┌─ Extracted material

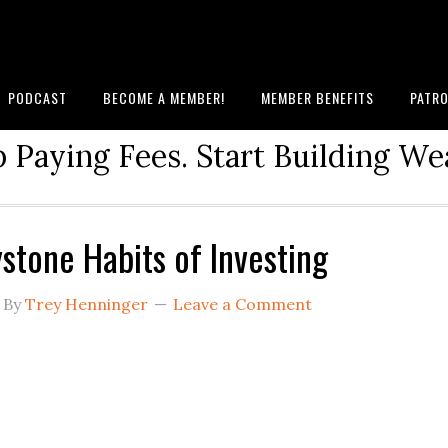
PODCAST
BECOME A MEMBER!
MEMBER BENEFITS
PATRO
 Paying Fees. Start Building We
stone Habits of Investing
By
Trey Henninger
Leave a Comment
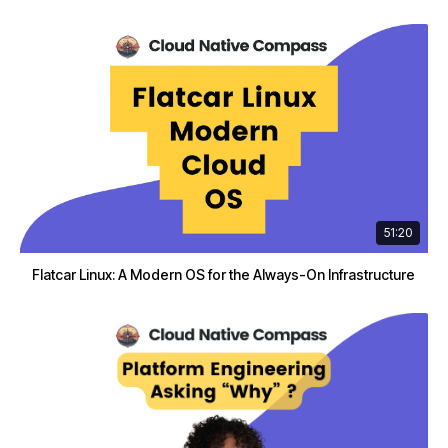
51:20
Flatcar Linux: A Modern OS for the Always-On Infrastructure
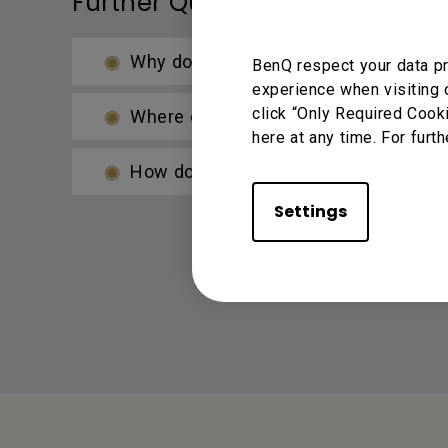
Further Query
Why does it show "Display ID is invali
BenQ respect your data pr
experience when visiting 
click “Only Required Cook
Where can I download InstaShare Ap
here at any time. For furth
How do I connect with InstaShare?
Settings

└─

▶ **Required work**
Please retype the material above exactly, and omit its images.

▶ **Solved exercise**
PODCAST
BECOME A MEMBER!
MEMBER BENEFITS
PATRO
 Paying Fees. Start Building We
stone Habits of Investing
By
Trey Henninger
Leave a Comment
51:20
Flatcar Linux: A Modern OS for the Always-On Infrastructure
Further Query
Why does it show "Display ID is invali
BenQ respect your data pr
experience when visiting 
click “Only Required Cook
Where can I download InstaShare Ap
here at any time. For furth
How do I connect with InstaShare?
Settings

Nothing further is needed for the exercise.